The Company has four broker-dealer subsidiaries, American Enterprise Investment Services Inc., Ameriprise Financial Services, Inc., RiverSource Distributors, Inc. and Columbia Management Investment Distributors, Inc. The broker-dealers are subject to the net capital requirements of the Financial Industry Regulatory Authority (“FINRA”) and the Uniform Net Capital requirements of the SEC under Rule 15c3-1 of the Securities Exchange Act of 1934.
Ameriprise Trust Company is subject to capital adequacy requirements under the laws of the State of Minnesota as enforced by the Minnesota Department of Commerce.
In 2012, Ameriprise Bank requested regulatory approval to convert from a federal savings bank to a limited powers national trust bank.

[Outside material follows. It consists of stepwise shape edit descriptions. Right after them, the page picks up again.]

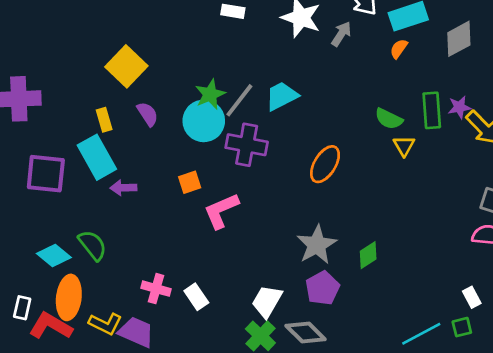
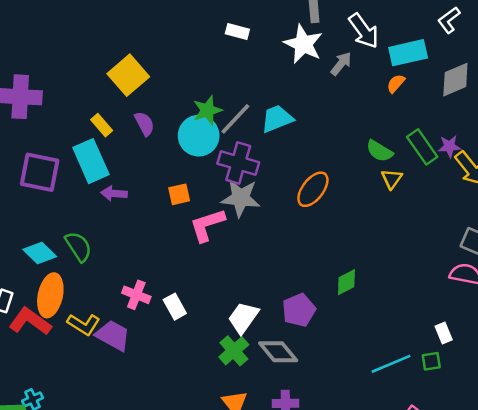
green rectangle: (432, 110) -> (422, 147), turned -36
yellow rectangle: (104, 120) -> (102, 125), turned -30
gray star: (317, 245) -> (241, 198), moved, turned 30

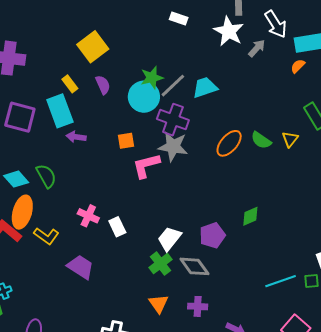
green semicircle: (379, 151) -> (261, 140), moved
purple trapezoid: (113, 335) -> (80, 267), moved

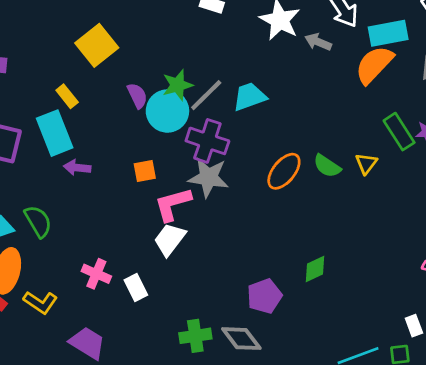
gray arrow: (257, 48) -> (318, 42), turned -108
orange semicircle: (298, 66) -> (374, 65), size x2.0
purple semicircle: (103, 85) -> (137, 96), moved
white trapezoid: (169, 239) -> (170, 239), moved
green cross: (160, 264) -> (195, 336), turned 30

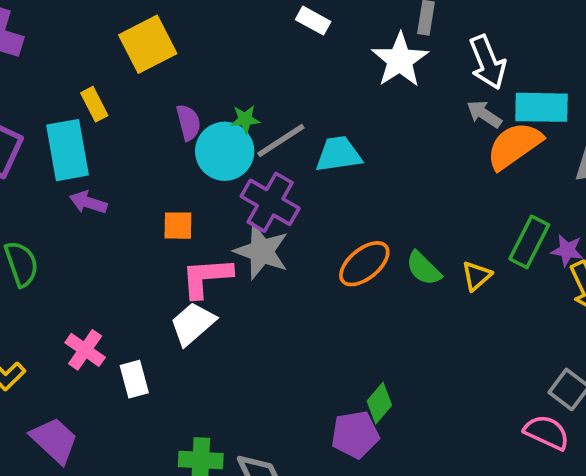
gray arrow: (318, 42) -> (484, 114), moved
green star: (178, 85) -> (245, 119), size x0.7
green rectangle: (399, 132) -> (529, 242), turned 48
green diamond: (315, 269) -> (379, 403), turned -36
purple pentagon: (264, 296) -> (355, 435), moved

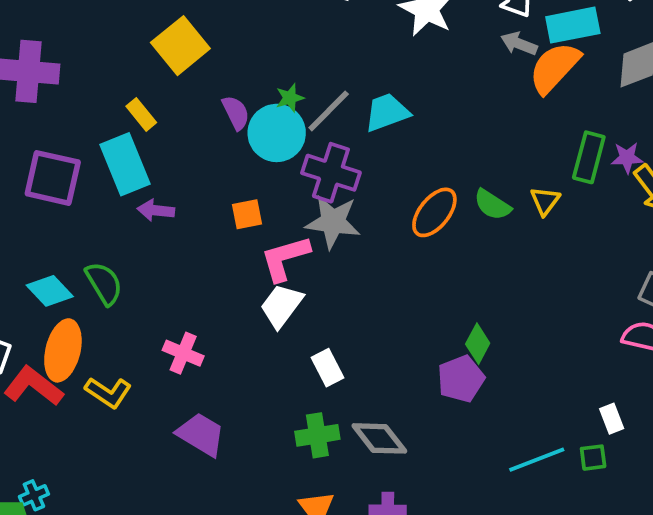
white rectangle: (134, 379) -> (328, 368), moved
purple trapezoid: (54, 440) -> (201, 434), moved

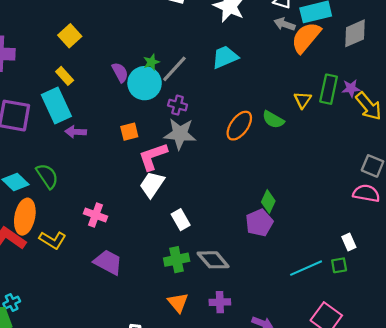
yellow square: (180, 46) -> (70, 36), moved, size x0.7
cyan trapezoid: (387, 112) -> (225, 57), moved
purple cross: (331, 173) -> (178, 105), size x0.6
yellow triangle: (545, 201) -> (303, 100), moved

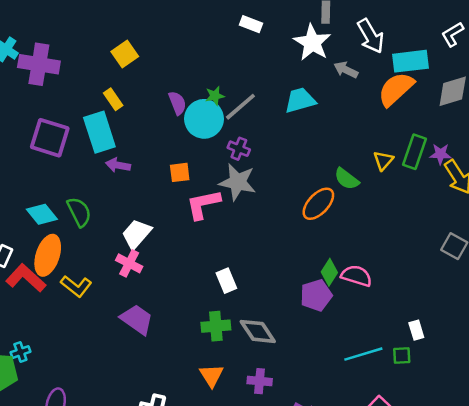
gray arrow: (284, 24) -> (346, 70), moved
orange ellipse: (239, 126) -> (318, 204), moved
white trapezoid: (152, 184) -> (136, 234), moved
pink semicircle: (366, 193) -> (356, 276), moved

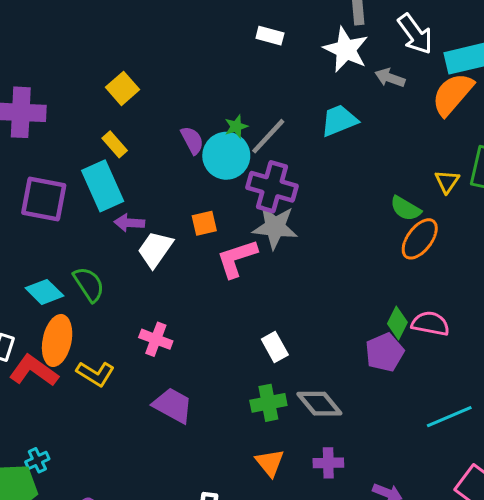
purple cross: (239, 149) -> (272, 187), size x1.8
orange ellipse: (318, 204) -> (420, 239), moved
white trapezoid: (136, 234) -> (155, 249), moved

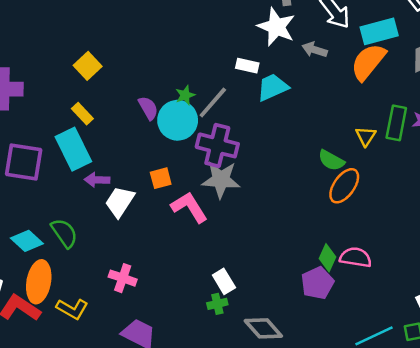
white rectangle: (270, 36) -> (247, 66), moved
pink L-shape: (237, 258) -> (189, 207), turned 78
green cross: (268, 403) -> (217, 304), moved, size x0.7

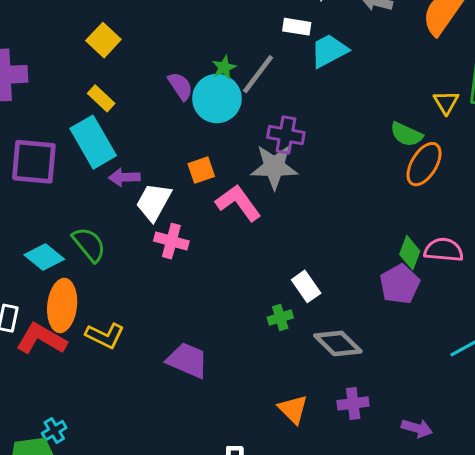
purple cross: (217, 145) -> (286, 135), moved, size x0.7
pink cross: (123, 278) -> (171, 241), moved
white rectangle: (224, 281) -> (306, 286), moved

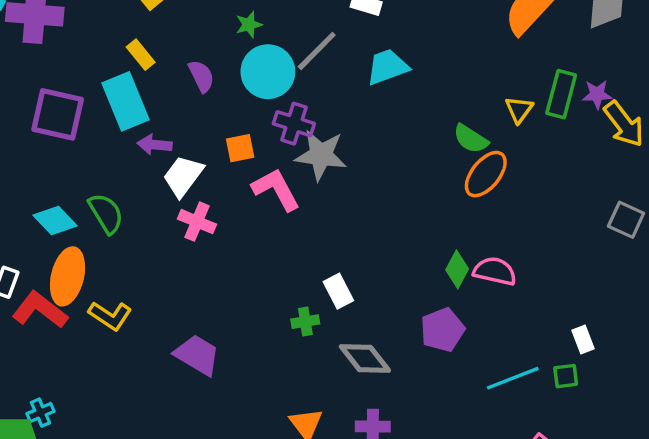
cyan trapezoid: (329, 51) -> (387, 67), moved
green star: (224, 68) -> (249, 25), moved
purple semicircle: (180, 86) -> (201, 76), moved
purple cross: (286, 135) -> (294, 124), moved
purple pentagon: (400, 284) -> (442, 330), moved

Conditional approval for this conversion was received in December 2012, and the conversion to a limited powers national trust bank, as well as the renaming of the entity as Ameriprise National Trust Bank, was completed in January 2013. Prior to this conversion, Ameriprise Bank, FSB was subject to regulation by both the Comptroller of Currency (“OCC”), as a federal savings bank, and by the Federal Deposit Insurance Corporation (“FDIC”) in its role as insurer of its deposits. Following the conversion, Ameriprise National Trust Bank remains subject to regulation by the OCC and, to a limited extent, by the FDIC. As a limited powers national association, Ameriprise National Trust Bank remains subject to supervision under various laws and regulations enforced by the OCC, including those related to capital adequacy, liquidity and conflicts of interest.